▶ _ASSIGNED TASK_
Repeat the span of the entries below that starts at the line with "വഹിക്കുന്നു." and ends at the line with "документация", nothing more. Skip the pictures.

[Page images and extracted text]
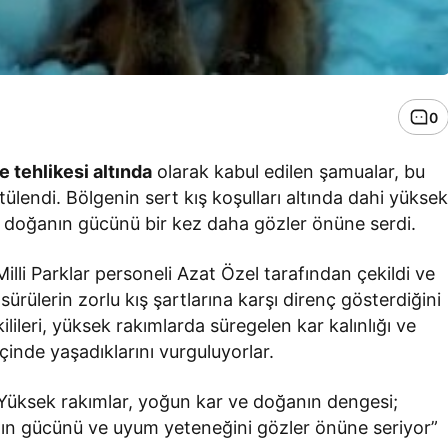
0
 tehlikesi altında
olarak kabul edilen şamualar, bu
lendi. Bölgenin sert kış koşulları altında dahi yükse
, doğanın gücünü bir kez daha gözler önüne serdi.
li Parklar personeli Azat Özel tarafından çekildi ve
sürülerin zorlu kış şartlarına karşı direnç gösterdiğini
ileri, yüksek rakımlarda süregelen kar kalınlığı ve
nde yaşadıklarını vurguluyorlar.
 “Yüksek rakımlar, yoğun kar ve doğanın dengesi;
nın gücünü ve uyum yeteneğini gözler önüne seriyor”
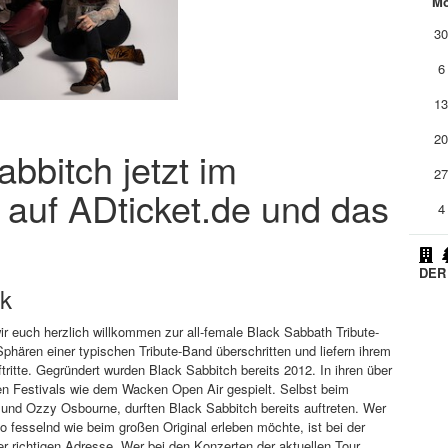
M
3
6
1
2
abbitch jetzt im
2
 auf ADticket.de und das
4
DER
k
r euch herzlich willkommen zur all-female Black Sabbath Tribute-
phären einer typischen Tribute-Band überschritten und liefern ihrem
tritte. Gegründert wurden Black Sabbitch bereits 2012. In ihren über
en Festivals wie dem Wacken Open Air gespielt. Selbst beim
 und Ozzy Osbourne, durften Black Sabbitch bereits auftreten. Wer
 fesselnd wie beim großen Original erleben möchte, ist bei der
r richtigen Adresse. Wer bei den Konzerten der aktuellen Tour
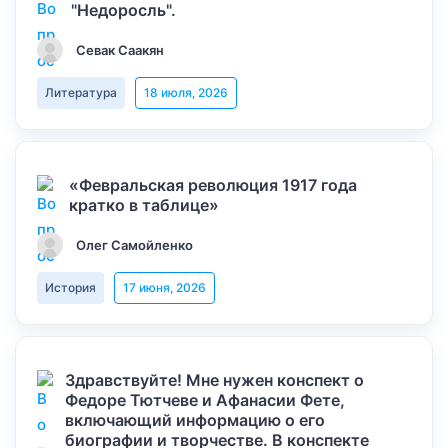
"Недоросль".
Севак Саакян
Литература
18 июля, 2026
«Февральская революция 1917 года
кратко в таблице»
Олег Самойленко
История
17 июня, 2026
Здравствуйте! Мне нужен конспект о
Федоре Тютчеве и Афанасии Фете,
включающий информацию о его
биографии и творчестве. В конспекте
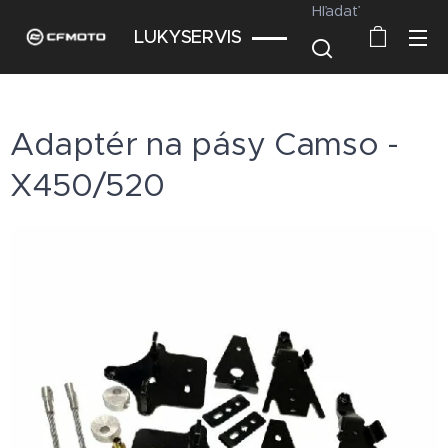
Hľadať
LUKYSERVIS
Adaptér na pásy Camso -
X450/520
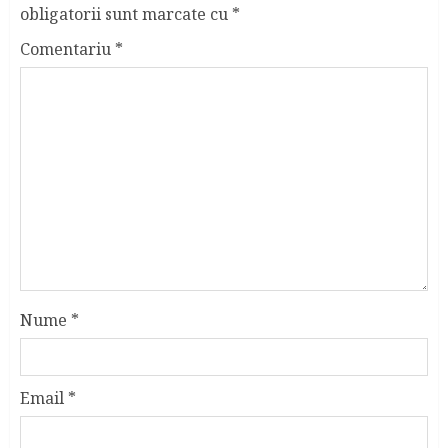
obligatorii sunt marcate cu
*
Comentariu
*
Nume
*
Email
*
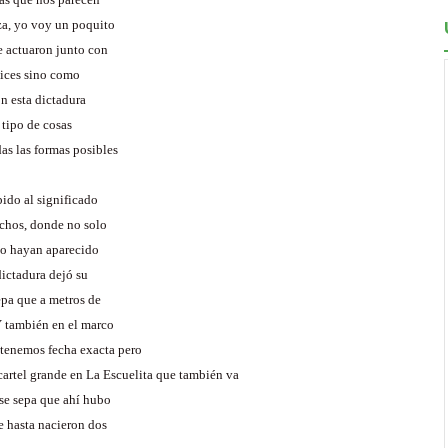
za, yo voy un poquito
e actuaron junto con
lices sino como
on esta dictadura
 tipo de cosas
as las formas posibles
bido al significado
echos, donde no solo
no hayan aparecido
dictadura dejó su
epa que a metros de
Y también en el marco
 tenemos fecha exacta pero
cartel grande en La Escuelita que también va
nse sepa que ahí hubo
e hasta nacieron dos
==
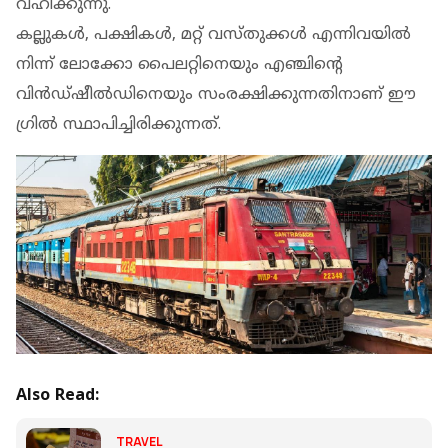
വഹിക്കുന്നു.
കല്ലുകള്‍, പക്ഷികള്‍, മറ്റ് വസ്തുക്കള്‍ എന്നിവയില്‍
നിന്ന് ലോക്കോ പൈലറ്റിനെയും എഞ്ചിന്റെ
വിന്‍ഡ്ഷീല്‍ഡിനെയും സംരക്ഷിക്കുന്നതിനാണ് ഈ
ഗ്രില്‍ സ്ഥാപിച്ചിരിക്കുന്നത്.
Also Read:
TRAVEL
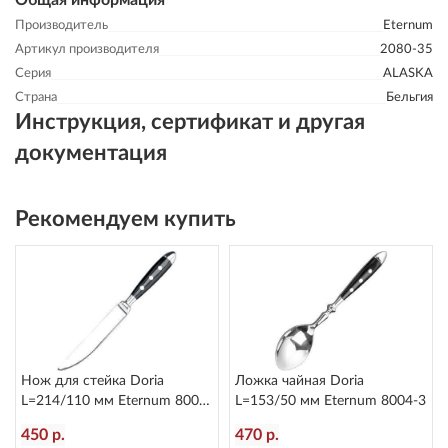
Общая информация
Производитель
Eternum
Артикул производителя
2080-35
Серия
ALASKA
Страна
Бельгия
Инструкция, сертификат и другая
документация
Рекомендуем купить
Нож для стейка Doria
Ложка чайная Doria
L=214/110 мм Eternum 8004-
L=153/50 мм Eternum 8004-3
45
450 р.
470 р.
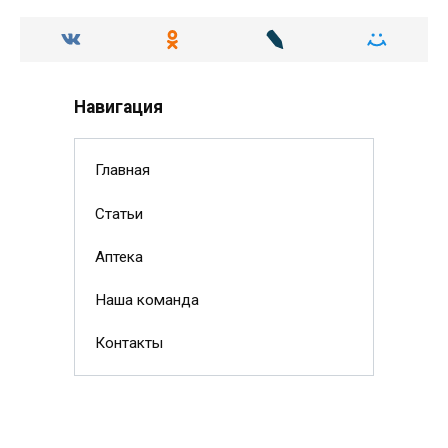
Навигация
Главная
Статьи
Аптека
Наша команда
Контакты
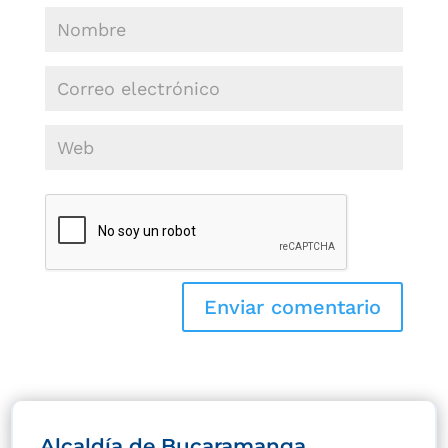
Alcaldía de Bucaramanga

▶ _ANSWER BOX_
വഹിക്കുന്നു.
കല്ലുകള്‍, പക്ഷികള്‍, മറ്റ് വസ്തുക്കള്‍ എന്നിവയില്‍
നിന്ന് ലോക്കോ പൈലറ്റിനെയും എഞ്ചിന്റെ
വിന്‍ഡ്ഷീല്‍ഡിനെയും സംരക്ഷിക്കുന്നതിനാണ് ഈ
ഗ്രില്‍ സ്ഥാപിച്ചിരിക്കുന്നത്.
Also Read:
TRAVEL
Общая информация
Производитель
Eternum
Артикул производителя
2080-35
Серия
ALASKA
Страна
Бельгия
Инструкция, сертификат и другая
документация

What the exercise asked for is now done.